By Gabriella Khorasanee, JD on June 26, 2014 | Last updated on March 21, 2019

The Seventh Circuit recently heard a case involving the works of Arthur Conan Doyle, better known as the creator of our favorite British detectives Sherlock Holmes and Dr. Watson, reports The Washington Post. The question before the court was whether copyright protection, which had already expired, can be extended because the author later "altered the character in a subsequent work."

As Judge Posner explains, it's all "elementary."

Works in the Public Domain

The public was introduced to Sherlock Holmes and Dr. Watson in 1887, when Arthur Conan Doyle wrote his first story depicting the characters. From that time, Doyle wrote a total of 56 stories and 4 novels using the Sherlock Holmes and Dr. Watson characters. All of his works, except 10 of them written between 1923 and 1927, are in the public domain ("pre-1923 works"). The remaining 10 are still protected by copyright until 2018 to 2022, depending on the original date of publication, pursuant to the Copyright Term Extension Act.

Declaratory Relief Sought

Leslie Klinger, an editor who compiled a canon of all of Doyle's 60 works, was in the process of editing a sequel to the canon that highlighted the works other authors who used the Sherlock Holmes characters in their writings. The Doyle estate implicitly threatened litigation, and warned Klinger that they would prevent the book from being sold.
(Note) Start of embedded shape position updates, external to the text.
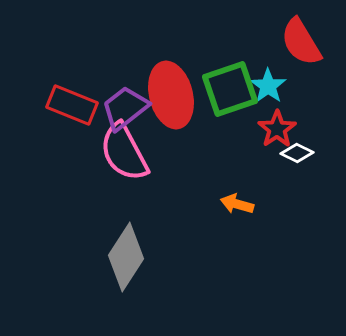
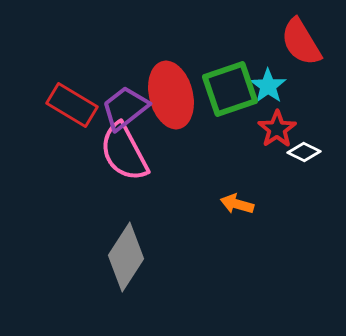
red rectangle: rotated 9 degrees clockwise
white diamond: moved 7 px right, 1 px up
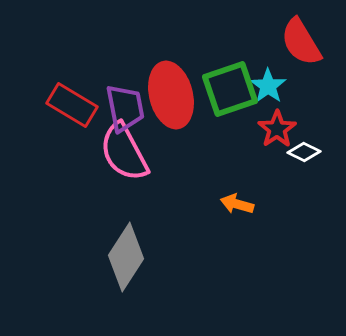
purple trapezoid: rotated 117 degrees clockwise
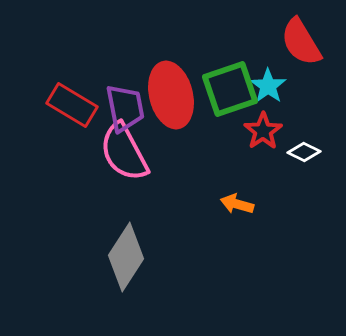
red star: moved 14 px left, 2 px down
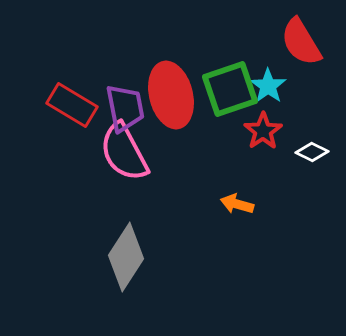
white diamond: moved 8 px right
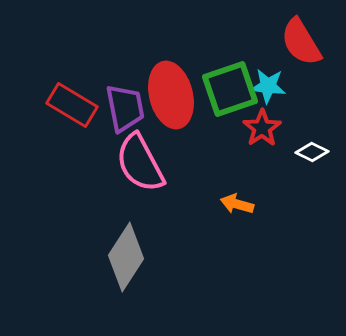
cyan star: rotated 30 degrees counterclockwise
red star: moved 1 px left, 3 px up
pink semicircle: moved 16 px right, 11 px down
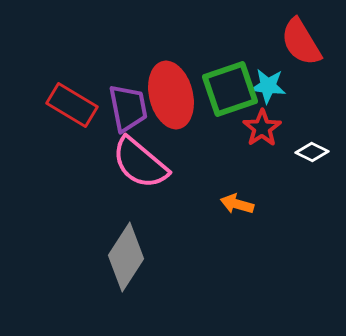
purple trapezoid: moved 3 px right
pink semicircle: rotated 22 degrees counterclockwise
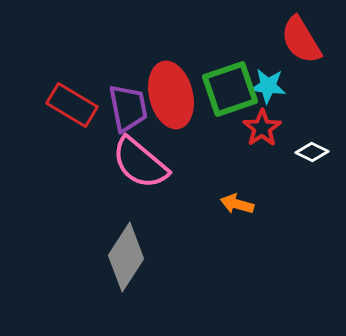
red semicircle: moved 2 px up
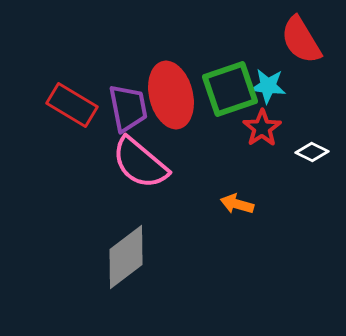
gray diamond: rotated 20 degrees clockwise
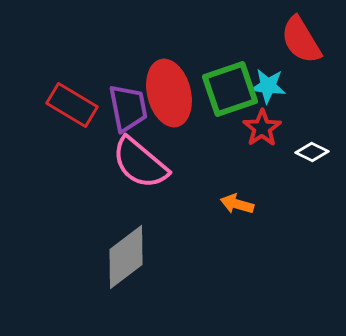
red ellipse: moved 2 px left, 2 px up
In response, Klinger sued for a declaratory judgment that he could use material in the pre-1923 works because it was in the public domain. The district court found for Klinger, and the estate appealed.

Seventh Circuit Analysis

On appeal, the estate argued that there was no injury, but Judge Posner writing for the Seventh Circuit, disagreed. He found that the implicit threat of litigation and threat of blocking sale of the book established actual controversies. Next, the estate argued that because the characters were altered in subsequent works still protected by copyright, the copyright protections should extend back to the materials in the original copyright. Judge Posner disagreed, finding no "basis in statute or case law for extending a copyright beyond its expiration." Instead, he held that "only original elements added in the later stories remain protected."

We're interested to see if this ruling will open the floodgates of Sherlock Holmes-inspired stories. For now, we're very content with the BBC's iteration of Sherlock.